* ACTION ITEM
Repeat all the lines below exactly, but omit the pictures.

* DATA SUPPLIED

○ ○ ○

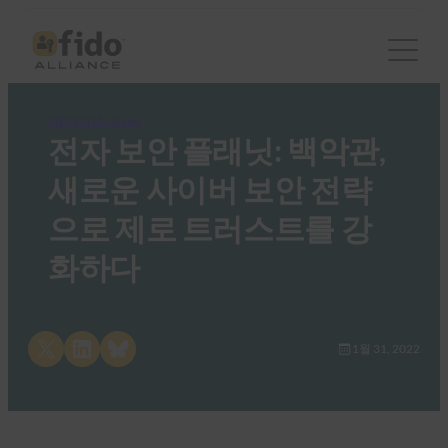
FIDO in the News
전자 보안 플래닛: 백악관,
새로운 사이버 보안 전략
으로 제로 트러스트를 강
화하다
Share on X
Share on LinkedIn
Share on Bluesky
1월 31, 2022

○ ○ ○

* REPLY TO THE EXERCISE
FIDO in the News
전자 보안 플래닛: 백악관,
새로운 사이버 보안 전략
으로 제로 트러스트를 강
화하다
Share on X
Share on LinkedIn
Share on Bluesky
1월 31, 2022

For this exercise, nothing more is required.